15 Banks ready to recapitalise – 17 Still on capital hunt

Business

Fifteen out of the 32 banks are now in line to recapitalise to GH¢400 million by December this year.

The fate of the remaining 17 is still unknown, barely six months to the end of the deadline for banks to recapitalise as per the directives of the central bank.

The Governor of the Bank of Ghana (BoG), Dr Ernest Addison, said at the July Monetary Policy Committee (MPC) news conference in Accra on July 23, that data available to the central bank showed that the country could have at least 15 banks by December this year should things remain as they were.

“The data that I have shows that we have six banks that have met the minimum requirement; we have four banks that are most likely to meet and five banks that are likely to meet.

“So straightaway, you can say that 15 banks are nearly there. For me, that says that at the very least, we will have 15 banks by the end of the year,” he said.

On the state of the remaining banks, Dr Addison said: “They are at various stages of capitalisation and we are confident that most of them will work at meeting that requirement”.

“The option to merge obviously simplifies it for everybody,” he told journalists.

State banks

Although the Governor did not list the banks, a source told the GRAPHIC BUSINESS that the 15 banks ready to recapitalise were exclusive of the Agricultural Development Bank (ADB) and the National Investment Bank (NIB).

It is also exclusive of the GN, Premium and Sahel Sahara banks, which are on the verge of concluding merger talks aimed at consolidating into one.

Given that the ADB and NIB are state-owned, the source said “they have virtually met the requirement”.
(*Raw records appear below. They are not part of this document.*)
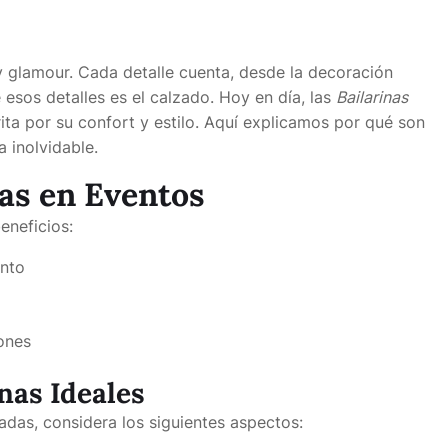
 glamour. Cada detalle cuenta, desde la decoración
 esos detalles es el calzado. Hoy en día, las
Bailarinas
ta por su confort y estilo. Aquí explicamos por qué son
 inolvidable.
nas en Eventos
eneficios:
nto
iones
nas Ideales
das, considera los siguientes aspectos: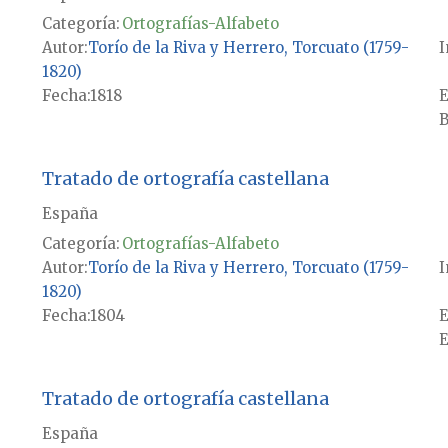
Categoría:
Ortografías-Alfabeto
Autor
Torío de la Riva y Herrero, Torcuato (1759-
I
1820)
Fecha
1818
E
B
Tratado de ortografía castellana
España
Categoría:
Ortografías-Alfabeto
Autor
Torío de la Riva y Herrero, Torcuato (1759-
I
1820)
Fecha
1804
E
E
Tratado de ortografía castellana
España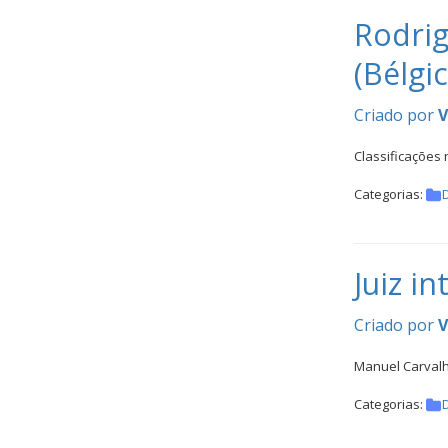
Inter
Rodrig
Escolas
DOCUMENTOS
(Bélgic
Criado por
V
Classificações 
Categorias:
Palmarés
Juiz i
Criado por
V
Manuel Carvalh
Categorias: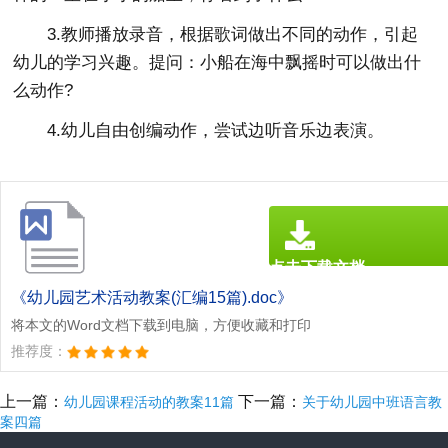
3.教师播放录音，根据歌词做出不同的动作，引起
幼儿的学习兴趣。提问：小船在海中飘摇时可以做出什
么动作?
4.幼儿自由创编动作，尝试边听音乐边表演。
点击下载文档
文档为doc格式
《幼儿园艺术活动教案(汇编15篇).doc》
将本文的Word文档下载到电脑，方便收藏和打印
推荐度：
上一篇：
下一篇：
幼儿园课程活动的教案11篇
关于幼儿园中班语言教
案四篇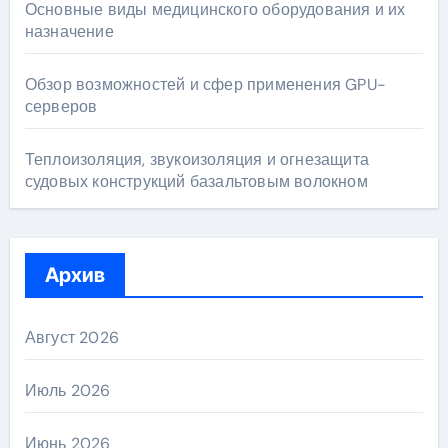
Основные виды медицинского оборудования и их
назначение
Обзор возможностей и сфер применения GPU-
серверов
Теплоизоляция, звукоизоляция и огнезащита
судовых конструкций базальтовым волокном
Архив
Август 2026
Июль 2026
Июнь 2026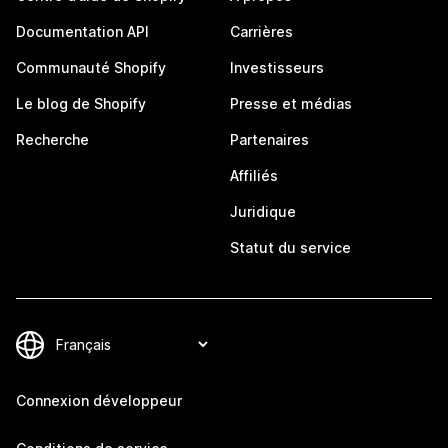
Documentation API
Carrières
Communauté Shopify
Investisseurs
Le blog de Shopify
Presse et médias
Recherche
Partenaires
Affiliés
Juridique
Statut du service
Connexion développeur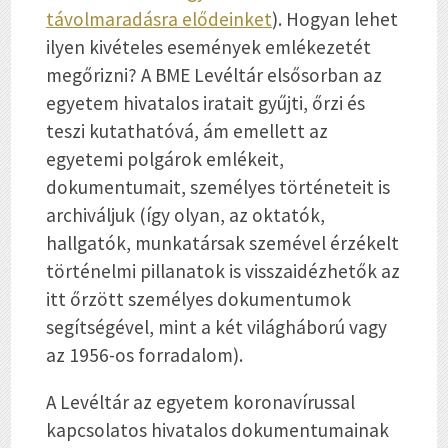
távolmaradásra elődeinket
). Hogyan lehet
ilyen kivételes események emlékezetét
megőrizni? A BME Levéltár elsősorban az
egyetem hivatalos iratait gyűjti, őrzi és
teszi kutathatóvá, ám emellett az
egyetemi polgárok emlékeit,
dokumentumait, személyes történeteit is
archiváljuk (így olyan, az oktatók,
hallgatók, munkatársak szemével érzékelt
történelmi pillanatok is visszaidézhetők az
itt őrzött személyes dokumentumok
segítségével, mint a két világháború vagy
az 1956-os forradalom).
A Levéltár az egyetem koronavírussal
kapcsolatos hivatalos dokumentumainak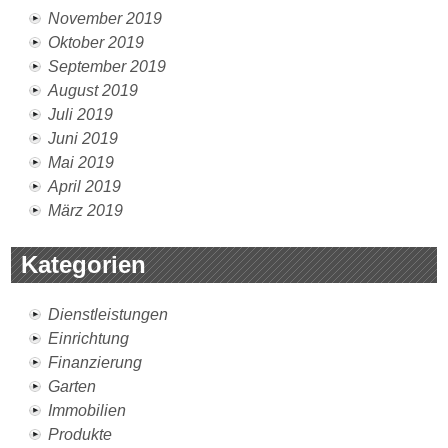
November 2019
Oktober 2019
September 2019
August 2019
Juli 2019
Juni 2019
Mai 2019
April 2019
März 2019
Kategorien
Dienstleistungen
Einrichtung
Finanzierung
Garten
Immobilien
Produkte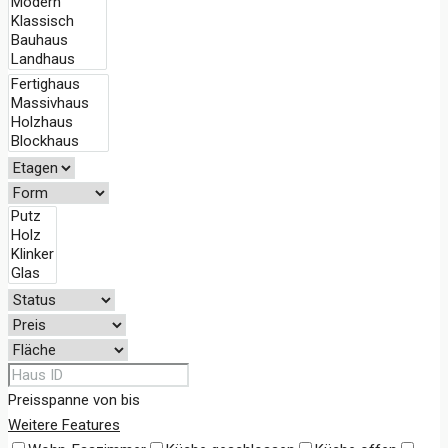
Preisspanne
von
bis
Weitere Features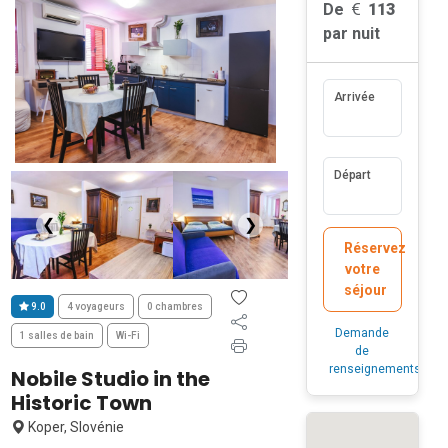
De
113
par nuit
Arrivée
Départ
❮
❯
Réservez
votre
séjour
9.0
4 voyageurs
0 chambres
Demande
1 salles de bain
Wi-Fi
de
renseignements
Nobile Studio in the
Historic Town
Koper, Slovénie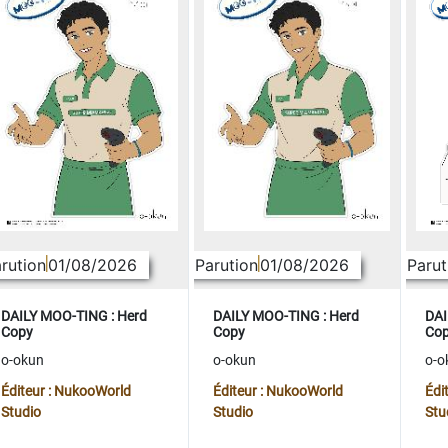
rution
01/08/2026
Parution
01/08/2026
Parut
DAILY MOO-TING : Herd
DAILY MOO-TING : Herd
DAI
Copy
Copy
Co
o-okun
o-okun
o-o
Éditeur : NukooWorld
Éditeur : NukooWorld
Édi
Studio
Studio
Stu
“These are government banks and there is no way the government will allow them to fail,” the source, who is familiar with the status of banks’ recapitalisation, stated in confidence.

As a result, it said the BoG was confident that 18 banks were capable of recapitalising by December although it continued to study the recapitalisation proposals of the rest.

Likely takeovers

Two analysts, Dr Richmond Atuahene and Mr Michael Cobblah of C-NERGY, told the newspaper in separate interviews that evidence abounded that not all the banks would be able to raise the required amounts of capital by December this year.

“Some will struggle to meet it and will have no choice than to merge or allow themselves to be absorbed or acquired by other stronger banks,” Mr Cobblah said.

Dr Atuahene, who specialises in corporate governance issues in the banking sector, explained that although some of the banks would consider mergers, their liquidity status meant that consolidations would not achieve the desired results.